The dispute began after the 2020 census when North Carolina completed a redraw of its congressional maps. A three-judge panel said lawmakers’ proposed new maps reflected partisan gerrymandering but that they were unable to provide a remedy under the state’s constitution. Under a Democratic-leaning majority, the North Carolina Supreme Court then stepped in and reversed, finding the maps unconstitutional. 

After the court revised the maps itself, the Republican-controlled North Carolina General Assembly asked the justices to provide emergency relief. Declining to intervene immediately, the Supreme Court agreed to hear the case during its 2022 term.  

During oral arguments in December, the conservative supermajority appeared fractured on how the case should move forward. 

Only months later, the North Carolina Supreme Court’s new Republican majority would agree to rehear the redistricting battle. Prior to the state high court ruling, the Biden administration was unsure how the justices’ jurisdiction would be impacted but suggested the case might be out of their hands. 

North Carolina’s Supreme Court then issued its ruling reversing the Democratic majority’s ruling. With a decision from the state high court in hand, the justices asked for additional briefing a second time to assess their jurisdiction in the case. 

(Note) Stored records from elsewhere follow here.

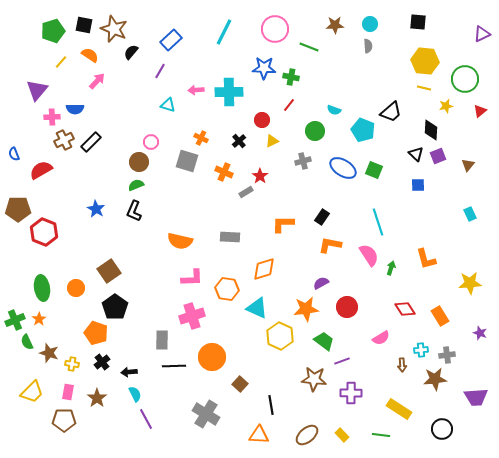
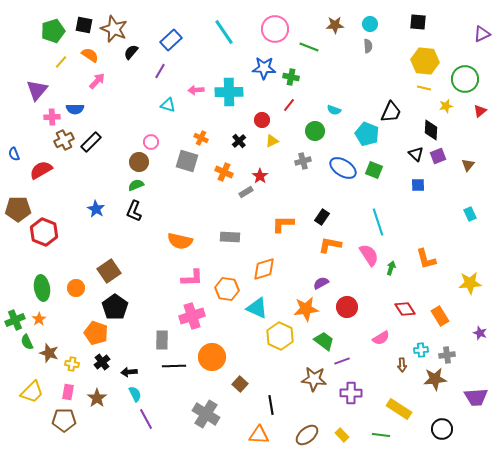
cyan line at (224, 32): rotated 60 degrees counterclockwise
black trapezoid at (391, 112): rotated 25 degrees counterclockwise
cyan pentagon at (363, 130): moved 4 px right, 4 px down
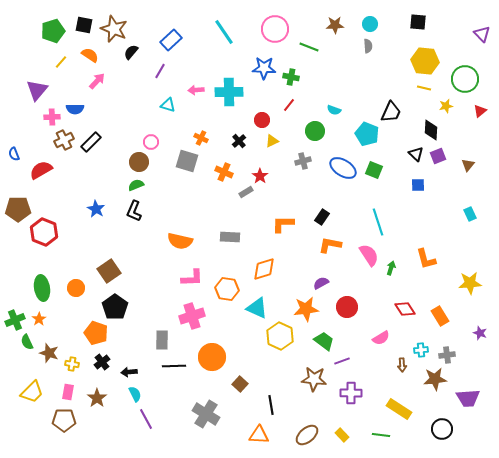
purple triangle at (482, 34): rotated 48 degrees counterclockwise
purple trapezoid at (476, 397): moved 8 px left, 1 px down
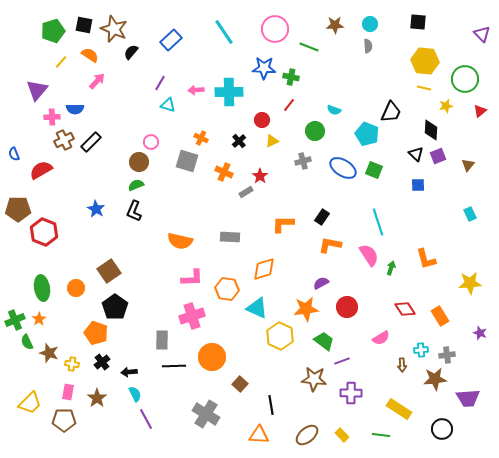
purple line at (160, 71): moved 12 px down
yellow trapezoid at (32, 392): moved 2 px left, 11 px down
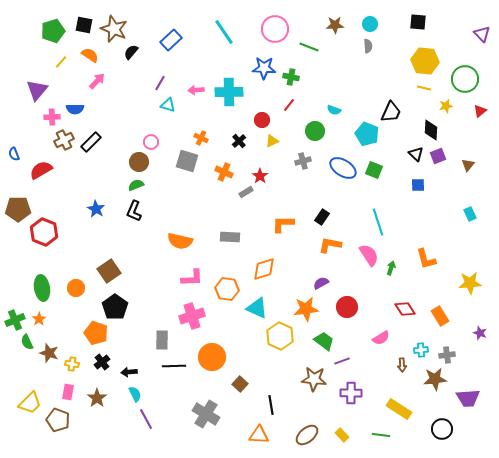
brown pentagon at (64, 420): moved 6 px left; rotated 20 degrees clockwise
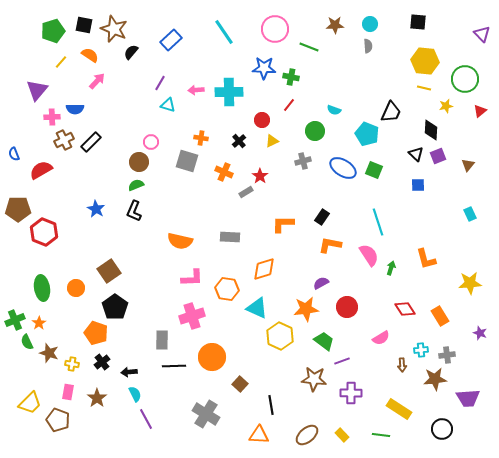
orange cross at (201, 138): rotated 16 degrees counterclockwise
orange star at (39, 319): moved 4 px down
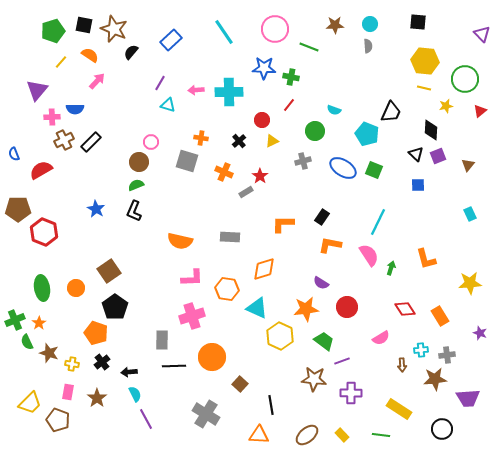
cyan line at (378, 222): rotated 44 degrees clockwise
purple semicircle at (321, 283): rotated 119 degrees counterclockwise
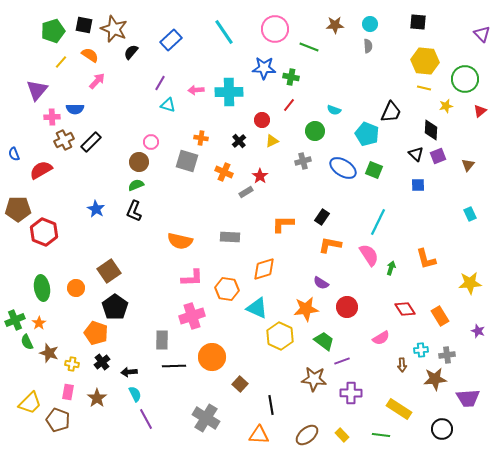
purple star at (480, 333): moved 2 px left, 2 px up
gray cross at (206, 414): moved 4 px down
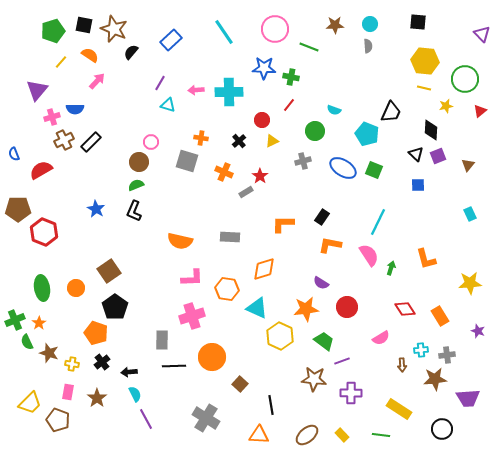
pink cross at (52, 117): rotated 14 degrees counterclockwise
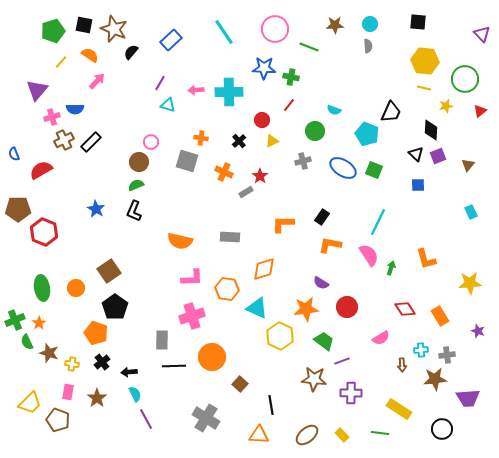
cyan rectangle at (470, 214): moved 1 px right, 2 px up
green line at (381, 435): moved 1 px left, 2 px up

The Biden administration argues the case is moot because the court’s resolution of the question before it will not impact the nature of this case. There was also an argument made that the Supreme Court could maintain jurisdiction in the suit because the decision from the state high court and its subsequent denial of stay impacted the 2022 congressional election. 

“But because the 2022 congressional election has passed and the court-drawn map will not be used again this court can no longer redress that injury,” Prelogar wrote. “And in light of the North Carolina Supreme Court’s decision on rehearing, there is no reason to think that Harper I and the subsequent denial of a stay will have any effect on the rules governing North Carolina’s congressional elections going forward."

Voting rights advocates in the case have argued the court could still address the independent state legislature issues presented in the case. 

“Petitioners’ independent state legislature theory calls into question hundreds of state constitutional provisions and as many (or more) election laws,” Neal Katyal, an attorney with Hogan Lovells representing Common Cause, wrote. “The dispute over that theory must be resolved in time to prepare maps, ballots, and election rules well in advance of the 2024 elections. It is therefore exceptionally important that the court address the question presented as quickly as possible.” 

However, the Biden administration argues these questions do not meet the threshold for issues that are capable of repetition yet evade review. 

“The federal elections clause issue in this case has become moot not because of the duration of the challenged action — decennial districting — but rather because of the North Carolina Supreme Court’s unusual grant of rehearing,” Prelogar wrote. 

The voting rights group was the only party in the case that urged the justices to move forward with a ruling in the case.